Feedback: So my transformation fails on a record - how do I let the end user know that the ETL hit an error on a particular record?反馈：所以我的转换在记录上失败 - 我如何让最终用户知道 ETL 在特定记录上遇到错误？ In short, how do I keep track of what is actually going on at the app level with all the maps/reduces/merges and sorts happening - The default Hadoop web interface is not for the end-user - its for admins.简而言之，我如何跟踪应用程序级别实际发生的所有映射/减少/合并和排序 - 默认 Hadoop web 界面不适用于最终用户 - 它适用于管理员。 So should I build a new web app that scrapes from the Hadoop web interface?那么我应该构建一个从 Hadoop web 接口刮取的新 web 应用程序吗？ (I know this is not recommended) （我知道不建议这样做）
Security: How do I handle authorization at Hadoop level?安全性：如何处理 Hadoop 级别的授权？ Who can run jobs, who are not allowed to run 'em - how to support ACL?谁可以运行作业，谁不允许运行它们 - 如何支持 ACL？
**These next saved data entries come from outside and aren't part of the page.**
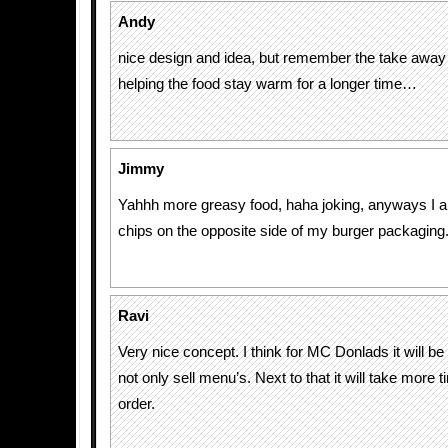
Andy
nice design and idea, but remember the take awa
helping the food stay warm for a longer time…
Jimmy
Yahhh more greasy food, haha joking, anyways I 
chips on the opposite side of my burger packaging
Ravi
Very nice concept. I think for MC Donlads it will be
not only sell menu’s. Next to that it will take more 
order.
I look forward to hearing from you with possible answers to above questions and more questions/facts I'd need to consider, based on your experiences with Hadoop / problem analysis.根据您对 Hadoop/问题分析的经验，我期待收到您对上述问题的可能答案以及我需要考虑的更多问题/事实。 Like always, I appreciate your help and thank ya all in advance.像往常一样，我感谢您的帮助，并提前感谢大家。

1 个解决方案

I do not expect loading to the HDFS to be a bottlneck, since the load is distributed among datanodes - so the network interface will be only bottleneck.我不希望加载到 HDFS 成为瓶颈，因为负载分布在数据节点之间 - 所以网络接口将只是瓶颈。 Loading data back to the database might be a bottlneck but I think it is no worse then now.将数据加载回数据库可能是一个瓶颈，但我认为现在情况并没有更糟。 I would design jobs to have their input and their output to sit in the HDFS, and then run some kind of bulk load of results into the database.我会设计作业以将他们的输入和他们的 output 放在 HDFS 中，然后将某种批量结果加载到数据库中。
Feedback is a problematic point, since actually MR have only one result - and it is transformed data.反馈是一个问题点，因为实际上 MR 只有一个结果——它是转换后的数据。 All other tricks, like write failed records into HDFS files will lack "functional" reliability of the MR, because it is a side effect.所有其他技巧，例如将失败的记录写入 HDFS 文件将缺乏 MR 的“功能”可靠性，因为它是一个副作用。 One of the ways to mitigate this problem you should design you software in the way to be ready for duplicated failed records.缓解此问题的一种方法是，您应该以准备好重复失败记录的方式设计软件。 There is also scoop = the tool specific for migrating data between SQL databases and Hadoop.还有 scoop = 专用于在 SQL 数据库和 Hadoop 数据库之间迁移数据的工具。 http://www.cloudera.com/downloads/sqoop/ In the same time I would consider usage of HIVE - if Your SQL transformations are not that complicated - it might be practical to create CSV files, and make initial preaggregation with Hive, therof reducing data volumes before going to (perhaps single node) database. http://www.cloudera.com/downloads/sqoop/ In the same time I would consider usage of HIVE - if Your SQL transformations are not that complicated - it might be practical to create CSV files, and make initial preaggregation with Hive,在进入（可能是单节点）数据库之前减少数据量。